PX4 / PX4-Autopilot

PX4 Autopilot Software
https://px4.io
BSD 3-Clause "New" or "Revised" License
8.41k stars 13.46k forks source link

Random thrust when no thrust input given and optical flow enabled (but not sending data) [Bug] #23034

Closed dirksavage88 closed 1 month ago

dirksavage88 commented 6 months ago

Describe the bug

On recent main (early April), when optical flow is enabled with EKF2_OF_CTRL but no optical flow or distance sensor is given, while in Position mode the vehicle will experience a surge in thrust that will ignore set-point despite exceeding the thrust set-point given.

To Reproduce

  1. Enable GPS or VIO as a position source & have valid position fed through sensors
  2. Enable barometer with sys_use_baro, but set primary height to vision or GPS (not baro)
  3. Enable optical flow as position source, disable range aid fusion
  4. Attempt flying in position mode and increase thrust gradually until random thrust occurs
  5. Attempt to switch out of position or kill switch as soon as infinite height drift occurs and thrust set-points are ignored

Expected behavior

Despite optical flow sensor/range sensor data not being fed into EKF2, the random thrust occurrence should not happen and thrust setpoints should not be ignored. I have also observed this behavior when range sensor and optical flow is being fused but the rangefinder data fails a condition in the estimator checks (bypassed by setting range fusion to enabled instead of conditional)

Screenshot / Media

ignore_setpoint random_thrust

Flight Log

https://logs.px4.io/plot_app?log=ca0d60d8-6dc6-4215-86f4-32fa2ad18f71

Software Version

Main 1.15.0 apha

Flight controller

VOXL2

Vehicle type

Multicopter

How are the different components wired up (including port information)

No response

Additional context

No response

AlexKlimaj commented 5 months ago

I saw the same thing today.

It looks like the thrust setpoint starts dropping even though I have the throttle at center. Local Z position starts diverging, then everything goes nuts.

https://review.px4.io/plot_app?log=feaa27ad-73c3-4f2e-a5da-950ee5c1920b

image

dirksavage88 commented 5 months ago

@mrpollo is there a way to get better visibility on this issue to the community and add it to the list of known blockers for the next release?

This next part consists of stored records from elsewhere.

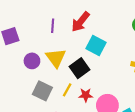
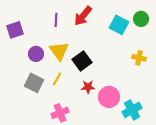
cyan square: (96, 45) -> (119, 25), moved
yellow line: (67, 90) -> (57, 79), moved
gray square: (42, 91) -> (34, 83), moved

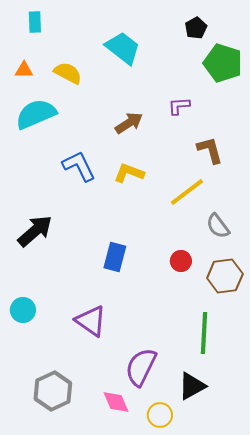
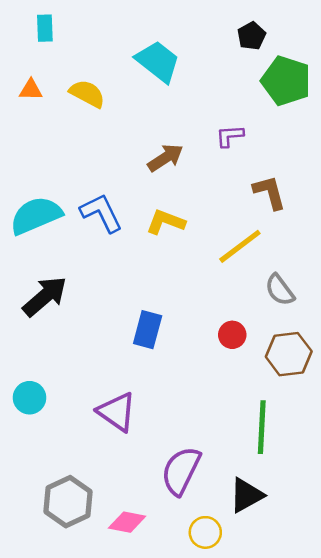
cyan semicircle: (36, 114) -> (36, 215), moved
pink diamond: (116, 402) -> (127, 522), moved, turned -56

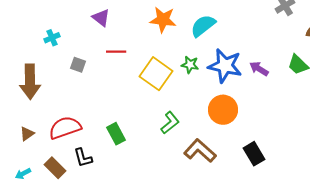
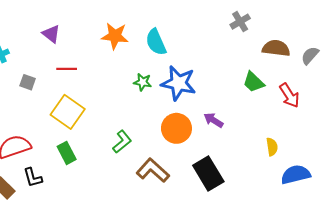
cyan semicircle: (203, 26) -> (156, 42), turned -76
purple arrow: (259, 69) -> (213, 120), moved
yellow square: (156, 74) -> (68, 112), moved
black rectangle: (254, 154) -> (208, 174), size x1.4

mrpollo commented 5 months ago

The best way to raise the visibility of an issue is to bring it up for discussion on one of the weekly calls.

I have also added this issue to the PX4 Misc project board.

AlexKlimaj commented 5 months ago

This is a strange one. Like the fused height estimate is slowly diverging. And I couldn't get it to go into pos mode. Then alt mode would just drop https://review.px4.io/plot_app?log=f086836a-91be-4c4c-a5bc-d702c3b657f6 I think its related to our thrust bug. But its less severe when you have gps This one I took off in pos mode, it shot up, then recovered quickly. But I have gps now. https://review.px4.io/plot_app?log=3f9bfaac-143f-497a-ad2f-167b518f82b9

DronecodeBot commented 5 months ago

This issue has been mentioned on Discussion Forum for PX4, Pixhawk, QGroundControl, MAVSDK, MAVLink. There might be relevant details there:

https://discuss.px4.io/t/px4-sync-q-a-may-8-2024/38626/1

mrpollo commented 5 months ago

Hey @bresch can you please take a quick look here?

MaEtUgR commented 5 months ago

It's not really a random thrust. As long as the vehicle controlls the altitude automatically e.g. not Stabilized/Manual or Acro mode then it is controlling the thrust based on the velocity error and in this log the velocity estimate completely diverges. image If the controller is told that the vehicle is suddenly falling it has to give thrust.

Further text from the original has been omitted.